* WORK INSTRUCTIONS
Below is a block of records: output all of them exactly and leave out the pictures.

* Rendered page images

== Segment start ==

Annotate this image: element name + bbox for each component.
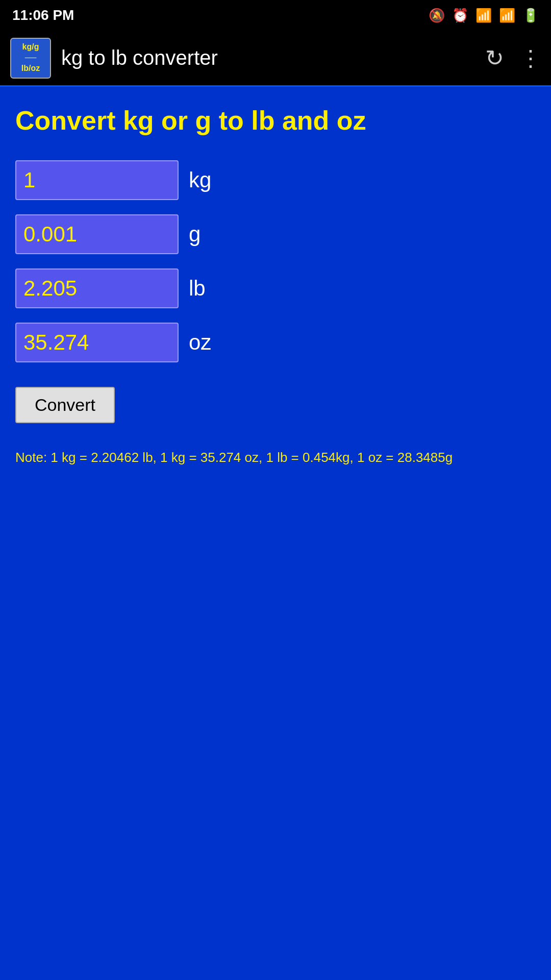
kg-label: kg [189, 168, 211, 192]
alarm-icon: ⏰ [452, 8, 468, 23]
lb-row: lb [15, 268, 536, 308]
signal-icon: 📶 [499, 8, 515, 23]
refresh-icon[interactable]: ↻ [485, 45, 504, 71]
oz-row: oz [15, 323, 536, 362]
note-text: Note: 1 kg = 2.20462 lb, 1 kg = 35.274 o… [15, 448, 536, 468]
status-bar: 11:06 PM 🔕 ⏰ 📶 📶 🔋 [0, 0, 551, 31]
app-bar: kg/g──lb/oz kg to lb converter ↻ ⋮ [0, 31, 551, 87]
app-icon-text: kg/g──lb/oz [21, 42, 40, 74]
lb-input[interactable] [15, 268, 179, 308]
battery-icon: 🔋 [522, 8, 539, 23]
g-label: g [189, 222, 201, 247]
oz-input[interactable] [15, 323, 179, 362]
convert-button[interactable]: Convert [15, 387, 115, 423]
kg-row: kg [15, 160, 536, 200]
app-title: kg to lb converter [61, 46, 485, 69]
more-options-icon[interactable]: ⋮ [519, 45, 541, 71]
lb-label: lb [189, 276, 206, 301]
page-heading: Convert kg or g to lb and oz [15, 105, 536, 136]
app-bar-actions: ↻ ⋮ [485, 45, 541, 71]
g-input[interactable] [15, 214, 179, 254]
main-content: Convert kg or g to lb and oz kg g lb oz … [0, 87, 551, 483]
wifi-icon: 📶 [475, 8, 492, 23]
kg-input[interactable] [15, 160, 179, 200]
mute-icon: 🔕 [429, 8, 445, 23]
status-icons: 🔕 ⏰ 📶 📶 🔋 [429, 8, 539, 23]
g-row: g [15, 214, 536, 254]
oz-label: oz [189, 330, 211, 355]
app-icon: kg/g──lb/oz [10, 38, 51, 79]
status-time: 11:06 PM [12, 7, 74, 23]
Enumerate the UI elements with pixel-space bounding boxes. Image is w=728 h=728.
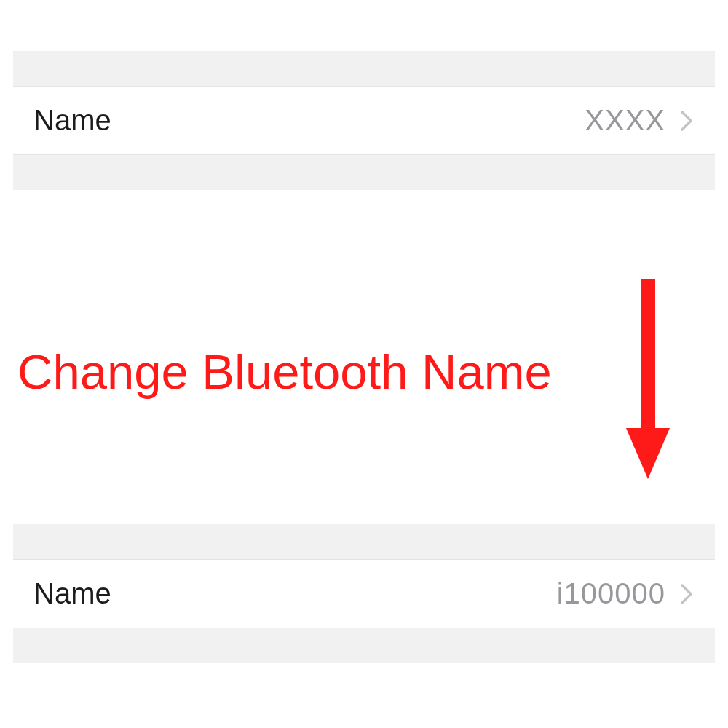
section-gap-bottom xyxy=(13,155,715,190)
name-row-label: Name xyxy=(33,104,111,137)
chevron-right-icon xyxy=(678,581,695,607)
section-gap-top xyxy=(13,524,715,559)
name-row-after[interactable]: Name i100000 xyxy=(13,559,715,628)
settings-group-before: Name XXXX xyxy=(13,51,715,190)
arrow-down-icon xyxy=(622,279,673,483)
name-row-label: Name xyxy=(33,577,111,610)
svg-marker-1 xyxy=(626,428,670,479)
section-gap-top xyxy=(13,51,715,86)
svg-rect-0 xyxy=(641,279,655,435)
settings-group-after: Name i100000 xyxy=(13,524,715,663)
chevron-right-icon xyxy=(678,108,695,134)
annotation-caption: Change Bluetooth Name xyxy=(17,344,552,400)
name-row-value: i100000 xyxy=(557,577,665,610)
name-row-value: XXXX xyxy=(585,104,665,137)
name-row-before[interactable]: Name XXXX xyxy=(13,86,715,155)
section-gap-bottom xyxy=(13,628,715,663)
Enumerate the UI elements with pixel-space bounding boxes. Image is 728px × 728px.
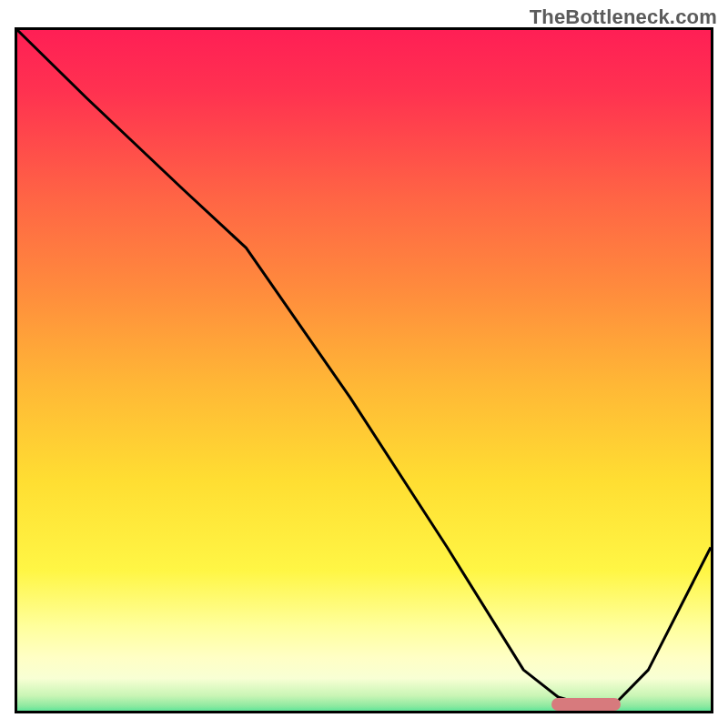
- plot-area: [15, 27, 713, 713]
- chart-container: TheBottleneck.com: [0, 0, 728, 728]
- optimum-range-marker: [551, 698, 621, 711]
- bottleneck-curve: [17, 30, 711, 711]
- watermark-text: TheBottleneck.com: [530, 5, 717, 29]
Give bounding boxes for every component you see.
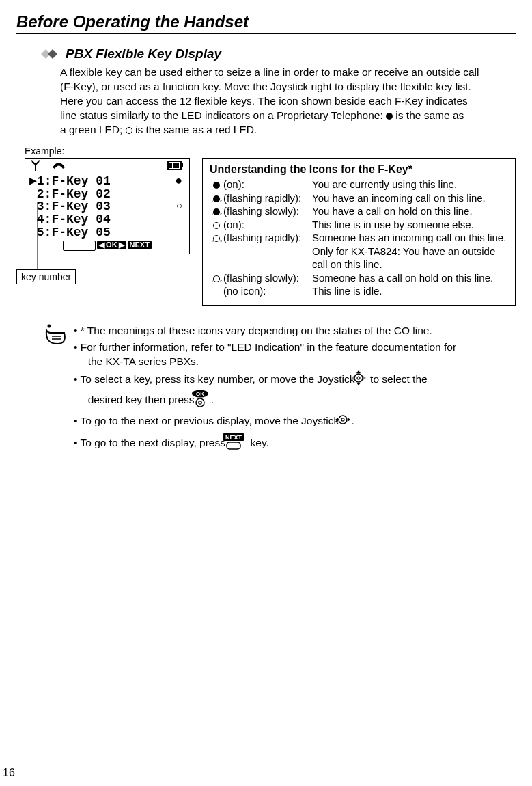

== Segment end ==

* SOLUTION
Annotate this image: element name + bbox for each component.
kg-label: kg [189, 168, 211, 192]
alarm-icon: ⏰ [452, 8, 468, 23]
lb-row: lb [15, 268, 536, 308]
signal-icon: 📶 [499, 8, 515, 23]
refresh-icon[interactable]: ↻ [485, 45, 504, 71]
oz-row: oz [15, 323, 536, 362]
note-text: Note: 1 kg = 2.20462 lb, 1 kg = 35.274 o… [15, 448, 536, 468]
status-bar: 11:06 PM 🔕 ⏰ 📶 📶 🔋 [0, 0, 551, 31]
app-bar: kg/g──lb/oz kg to lb converter ↻ ⋮ [0, 31, 551, 87]
app-icon-text: kg/g──lb/oz [21, 42, 40, 74]
lb-input[interactable] [15, 268, 179, 308]
battery-icon: 🔋 [522, 8, 539, 23]
g-label: g [189, 222, 201, 247]
oz-input[interactable] [15, 323, 179, 362]
convert-button[interactable]: Convert [15, 387, 115, 423]
kg-row: kg [15, 160, 536, 200]
app-title: kg to lb converter [61, 46, 485, 69]
more-options-icon[interactable]: ⋮ [519, 45, 541, 71]
lb-label: lb [189, 276, 206, 301]
page-heading: Convert kg or g to lb and oz [15, 105, 536, 136]
app-bar-actions: ↻ ⋮ [485, 45, 541, 71]
g-input[interactable] [15, 214, 179, 254]
main-content: Convert kg or g to lb and oz kg g lb oz … [0, 87, 551, 483]
wifi-icon: 📶 [475, 8, 492, 23]
kg-input[interactable] [15, 160, 179, 200]
mute-icon: 🔕 [429, 8, 445, 23]
status-icons: 🔕 ⏰ 📶 📶 🔋 [429, 8, 539, 23]
g-row: g [15, 214, 536, 254]
oz-label: oz [189, 330, 211, 355]
app-icon: kg/g──lb/oz [10, 38, 51, 79]
status-time: 11:06 PM [12, 7, 74, 23]
Enumerate the UI elements with pixel-space bounding boxes. Image is w=728 h=728.
section-gap-bottom xyxy=(13,155,715,190)
name-row-label: Name xyxy=(33,104,111,137)
chevron-right-icon xyxy=(678,581,695,607)
section-gap-top xyxy=(13,524,715,559)
name-row-after[interactable]: Name i100000 xyxy=(13,559,715,628)
settings-group-before: Name XXXX xyxy=(13,51,715,190)
arrow-down-icon xyxy=(622,279,673,483)
name-row-label: Name xyxy=(33,577,111,610)
svg-marker-1 xyxy=(626,428,670,479)
section-gap-top xyxy=(13,51,715,86)
svg-rect-0 xyxy=(641,279,655,435)
settings-group-after: Name i100000 xyxy=(13,524,715,663)
chevron-right-icon xyxy=(678,108,695,134)
annotation-caption: Change Bluetooth Name xyxy=(17,344,552,400)
name-row-value: i100000 xyxy=(557,577,665,610)
name-row-value: XXXX xyxy=(585,104,665,137)
name-row-before[interactable]: Name XXXX xyxy=(13,86,715,155)
section-gap-bottom xyxy=(13,628,715,663)
Enumerate the UI elements with pixel-space bounding boxes. Image is 728px × 728px.
- plot-area: [15, 27, 713, 713]
- chart-container: TheBottleneck.com: [0, 0, 728, 728]
- optimum-range-marker: [551, 698, 621, 711]
- bottleneck-curve: [17, 30, 711, 711]
- watermark-text: TheBottleneck.com: [530, 5, 717, 29]
Give bounding boxes for every component you see.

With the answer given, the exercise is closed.